▸ **Task to carry out**: Whenever a line below holds the word "icon", copy that line.
** The input follows **
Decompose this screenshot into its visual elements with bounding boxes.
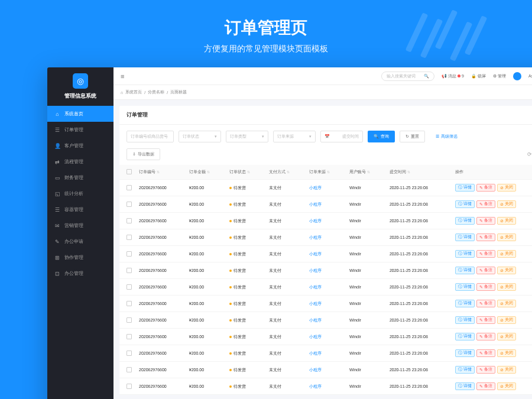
- row-checkbox[interactable]: [126, 367, 132, 372]
- sidebar-item[interactable]: ⇄流程管理: [47, 154, 113, 170]
- note-button[interactable]: ✎备注: [476, 200, 495, 208]
- crumb-home[interactable]: 系统首页: [125, 89, 142, 95]
- user-menu[interactable]: AsureUX ▾: [528, 74, 532, 79]
- col-order-no[interactable]: 订单编号⇅: [135, 165, 186, 180]
- row-checkbox[interactable]: [126, 284, 132, 290]
- close-button[interactable]: ⊘关闭: [497, 349, 516, 357]
- note-button[interactable]: ✎备注: [476, 283, 495, 291]
- close-button[interactable]: ⊘关闭: [497, 200, 516, 208]
- col-pay[interactable]: 支付方式⇅: [265, 165, 306, 180]
- close-button[interactable]: ⊘关闭: [497, 217, 516, 225]
- note-button[interactable]: ✎备注: [476, 300, 495, 307]
- row-checkbox[interactable]: [126, 334, 132, 339]
- note-button[interactable]: ✎备注: [476, 233, 495, 241]
- sidebar-item[interactable]: ⊡办公管理: [47, 265, 113, 281]
- row-checkbox[interactable]: [126, 202, 132, 207]
- cell-source[interactable]: 小程序: [306, 362, 346, 378]
- cell-source[interactable]: 小程序: [306, 312, 346, 329]
- note-button[interactable]: ✎备注: [476, 250, 495, 258]
- reset-button[interactable]: ↻重置: [400, 131, 425, 142]
- row-checkbox[interactable]: [126, 384, 132, 389]
- sidebar-item[interactable]: ✉营销管理: [47, 218, 113, 233]
- note-button[interactable]: ✎备注: [476, 267, 495, 274]
- close-button[interactable]: ⊘关闭: [497, 366, 516, 374]
- close-button[interactable]: ⊘关闭: [497, 300, 516, 307]
- row-checkbox[interactable]: [126, 317, 132, 323]
- detail-button[interactable]: ⓘ详情: [455, 217, 475, 225]
- row-checkbox[interactable]: [126, 185, 132, 190]
- sidebar-item[interactable]: ⌂系统首页: [47, 106, 113, 122]
- lock-link[interactable]: 🔒 锁屏: [471, 73, 486, 79]
- menu-toggle-icon[interactable]: ≡: [121, 73, 124, 80]
- search-input[interactable]: 输入搜索关键词 🔍: [381, 72, 434, 81]
- cell-source[interactable]: 小程序: [306, 229, 346, 246]
- note-button[interactable]: ✎备注: [476, 316, 495, 324]
- type-select[interactable]: 订单类型▾: [226, 131, 268, 142]
- cell-source[interactable]: 小程序: [306, 345, 346, 362]
- select-all-checkbox[interactable]: [126, 169, 132, 174]
- cell-source[interactable]: 小程序: [306, 196, 346, 213]
- cell-source[interactable]: 小程序: [306, 180, 346, 196]
- row-checkbox[interactable]: [126, 235, 132, 240]
- note-button[interactable]: ✎备注: [476, 349, 495, 357]
- sidebar-item[interactable]: ✎办公申请: [47, 233, 113, 249]
- close-button[interactable]: ⊘关闭: [497, 333, 516, 340]
- avatar[interactable]: [513, 72, 521, 80]
- admin-link[interactable]: ⚙ 管理: [493, 73, 506, 79]
- note-button[interactable]: ✎备注: [476, 382, 495, 390]
- sidebar-item[interactable]: ☰容器管理: [47, 202, 113, 218]
- detail-button[interactable]: ⓘ详情: [455, 366, 475, 374]
- status-select[interactable]: 订单状态▾: [179, 131, 221, 142]
- cell-source[interactable]: 小程序: [306, 329, 346, 345]
- col-status[interactable]: 订单状态⇅: [226, 165, 266, 180]
- row-checkbox[interactable]: [126, 301, 132, 306]
- col-user[interactable]: 用户账号⇅: [346, 165, 386, 180]
- sidebar-item[interactable]: ☰订单管理: [47, 122, 113, 138]
- col-source[interactable]: 订单来源⇅: [306, 165, 346, 180]
- detail-button[interactable]: ⓘ详情: [455, 283, 475, 291]
- close-button[interactable]: ⊘关闭: [497, 184, 516, 192]
- cell-source[interactable]: 小程序: [306, 213, 346, 229]
- sidebar-item[interactable]: ▭财务管理: [47, 170, 113, 186]
- detail-button[interactable]: ⓘ详情: [455, 382, 475, 390]
- order-no-input[interactable]: 订单编号或商品货号: [126, 131, 174, 142]
- cell-source[interactable]: 小程序: [306, 262, 346, 279]
- row-checkbox[interactable]: [126, 268, 132, 273]
- col-amount[interactable]: 订单金额⇅: [186, 165, 226, 180]
- sidebar-item[interactable]: 👤客户管理: [47, 138, 113, 154]
- export-button[interactable]: ⇩导出数据: [126, 148, 160, 160]
- row-checkbox[interactable]: [126, 351, 132, 356]
- sidebar-item[interactable]: ⊞协作管理: [47, 249, 113, 265]
- detail-button[interactable]: ⓘ详情: [455, 316, 475, 324]
- close-button[interactable]: ⊘关闭: [497, 283, 516, 291]
- messages-link[interactable]: 📢 消息 9: [442, 73, 464, 79]
- cell-source[interactable]: 小程序: [306, 378, 346, 395]
- advanced-filter-button[interactable]: ☰高级筛选: [430, 131, 463, 142]
- row-checkbox[interactable]: [126, 251, 132, 257]
- sidebar-item[interactable]: ◱统计分析: [47, 186, 113, 202]
- close-button[interactable]: ⊘关闭: [497, 316, 516, 324]
- note-button[interactable]: ✎备注: [476, 366, 495, 374]
- cell-source[interactable]: 小程序: [306, 246, 346, 262]
- note-button[interactable]: ✎备注: [476, 217, 495, 225]
- detail-button[interactable]: ⓘ详情: [455, 333, 475, 340]
- detail-button[interactable]: ⓘ详情: [455, 200, 475, 208]
- close-button[interactable]: ⊘关闭: [497, 233, 516, 241]
- source-select[interactable]: 订单来源▾: [273, 131, 316, 142]
- detail-button[interactable]: ⓘ详情: [455, 349, 475, 357]
- detail-button[interactable]: ⓘ详情: [455, 250, 475, 258]
- cell-source[interactable]: 小程序: [306, 279, 346, 296]
- detail-button[interactable]: ⓘ详情: [455, 233, 475, 241]
- detail-button[interactable]: ⓘ详情: [455, 300, 475, 307]
- col-time[interactable]: 提交时间⇅: [386, 165, 452, 180]
- detail-button[interactable]: ⓘ详情: [455, 267, 475, 274]
- note-button[interactable]: ✎备注: [476, 184, 495, 192]
- row-checkbox[interactable]: [126, 218, 132, 223]
- note-button[interactable]: ✎备注: [476, 333, 495, 340]
- close-button[interactable]: ⊘关闭: [497, 250, 516, 258]
- close-button[interactable]: ⊘关闭: [497, 267, 516, 274]
- refresh-icon[interactable]: ⟳: [527, 151, 532, 157]
- crumb-category[interactable]: 分类名称: [148, 89, 164, 95]
- close-button[interactable]: ⊘关闭: [497, 382, 516, 390]
- detail-button[interactable]: ⓘ详情: [455, 184, 475, 192]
** End of The input **
▸ **Output of the task**:
- menu-toggle-icon[interactable]: ≡: [121, 73, 124, 80]
- refresh-icon[interactable]: ⟳: [527, 151, 532, 157]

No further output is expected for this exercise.